O governo do presidente Luiz Inácio Lula da Silva estuda a possibilidade de conceder maior acesso a produtos norte-americanos no mercado brasileiro como forma de evitar a imposição de uma tarifa de 25% sobre bens do Brasil. A medida foi proposta pelo Escritório do Representante de Comércio dos Estados Unidos (USTR) após encerrar uma investigação comercial nesta terça-feira.
Fontes próximas às negociações afirmam que o governo brasileiro já mapeou setores de interesse dos Estados Unidos que poderiam servir como moeda de troca nas conversas. Entre eles estão equipamentos médicos e hardwares para tecnologia da comunicação. Também não está descartada a redução de tarifas de importação para esses itens.

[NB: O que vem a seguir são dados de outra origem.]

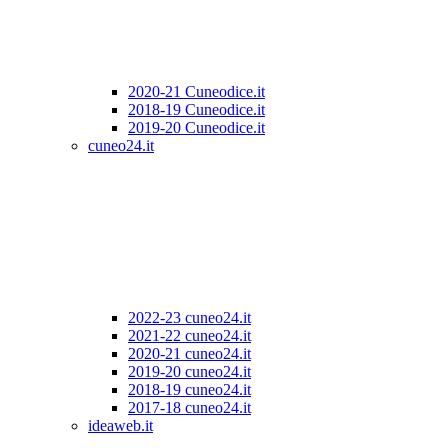
2020-21 Cuneodice.it
2018-19 Cuneodice.it
2019-20 Cuneodice.it
cuneo24.it
2022-23 cuneo24.it
2021-22 cuneo24.it
2020-21 cuneo24.it
2019-20 cuneo24.it
2018-19 cuneo24.it
2017-18 cuneo24.it
ideaweb.it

A investigação foi aberta em 15 de julho de 2025 por ordem do presidente Donald Trump, com base na Seção 301 da Lei de Comércio de 1974. O prazo para definir as medidas corretivas se encerra em 15 de julho de 2026.

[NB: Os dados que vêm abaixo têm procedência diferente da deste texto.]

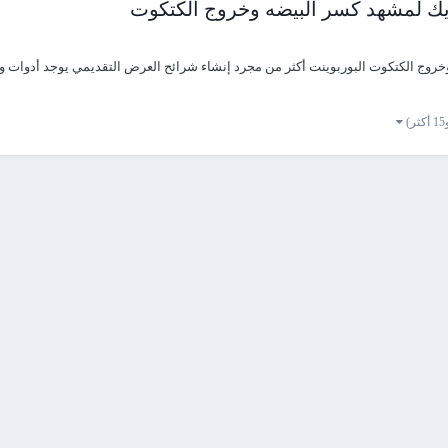
يك لمشهد كسر البيضه وخروج الكتكوت
ثر)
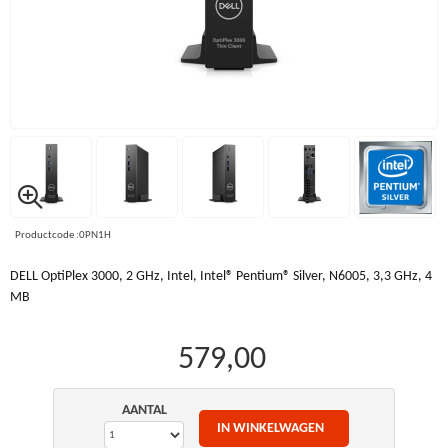
Productcode :0PN1H
DELL OptiPlex 3000, 2 GHz, Intel, Intel® Pentium® Silver, N6005, 3,3 GHz, 4
MB
579,00
AANTAL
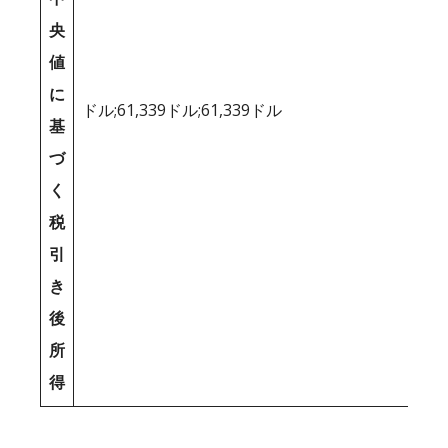
央
値
に
ドル;61,339ドル;61,339ドル
基
づ
く
税
引
き
後
所
得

A estratégia brasileira é focar em temas com potencial de acordo, evitando assuntos polêmicos como o comércio de etanol. A ideia é avançar passo a passo, sem tentar resolver todas as divergências de uma só vez.
Integrantes do governo consideram a decisão de Trump mais política do que técnica, já que os Estados Unidos têm superávit na balança comercial com o Brasil. Por isso, avaliam que recorrer a organismos internacionais ou à Justiça teria efeito prático limitado.
O USTR concluiu a investigação e propôs tarifas de 25% sobre a maioria dos produtos brasileiros, com exceção de alguns itens listados. A notícia foi divulgada em comunicado oficial na madrugada de hoje.
A medida já era esperada por autoridades brasileiras. Elas reconhecem que o desfecho da investigação dificilmente seria favorável ao Brasil, dado o histórico de uso da Seção 301 pelo governo Trump como ferramenta de pressão.
A aposta do governo é no diálogo diplomático e no fortalecimento das negociações conduzidas pelo grupo de trabalho criado após o encontro entre Trump e Lula. Um porta-voz disse que é preciso “testar as águas” para encontrar um acordo viável.
Até a noite desta terça-feira, não havia reunião agendada do grupo, mas não se descarta um encontro nos próximos dias diante do anúncio das tarifas. O governo brasileiro segue cauteloso, mas aberto a negociações.